2. Hierarchical Flattening (Materialized Paths)

To avoid expensive recursive :IS_A traversals within the Concept hierarchy, we implemented Materialized Path Arrays.

Implementation: concept_path_ids

Each Concept node is enriched with a property containing its entire ancestral lineage.

  • Property: concept_path_ids, Type: LIST<INT> (production) / LIST<STRING> (fixtures).
  • Content: An array of all concept_ids in the path, including the node's own ID (e.g., ["self-id", "parent-id", "root-id"]).
  • Technical Benefit: Enables high-performance filtering using Neo4j's array indexing.

Query Performance Analysis

[!NOTE] Benchmarking Disclaimer: The millisecond values recorded here reflect the current fixture set and are intended solely to show relative acceleration.

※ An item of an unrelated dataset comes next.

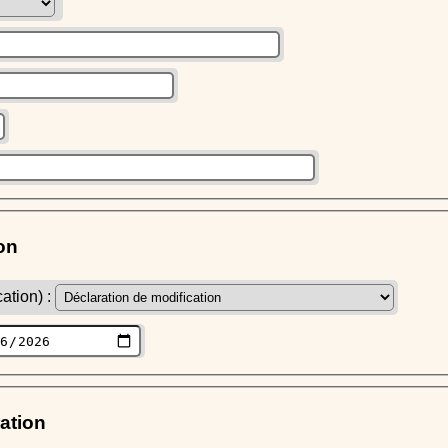
on
ation) :
ration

In a production environment, the execution plan structure is the primary indicator of performance rather than these specific timings.


1. Traditional Query (Recursive Traversal)

This approach navigates the physical layers and then performs a recursive search up the taxonomic tree to identify objects.

// TRADITIONAL APPROACH: Use recursive IS_A relationships
MATCH (u:Unit)-[:HAS_COMPOSITION]->(:Composition)-[:HAS_COMPOSITION_ENTITY]->(ce:CompositionEntity)
MATCH (ce)-[:HAS_INTERPRETATION]->(i:Interpretation)-[:IDENTIFIED_AS_CONCEPT]->(baseConcept:Concept)

// UPWARDS NAVIGATION: Traverse the hierarchy upwards to find the target ancestor
MATCH (baseConcept)-[:IS_A*0..]->(target:Concept {concept_id: 'concept-object'})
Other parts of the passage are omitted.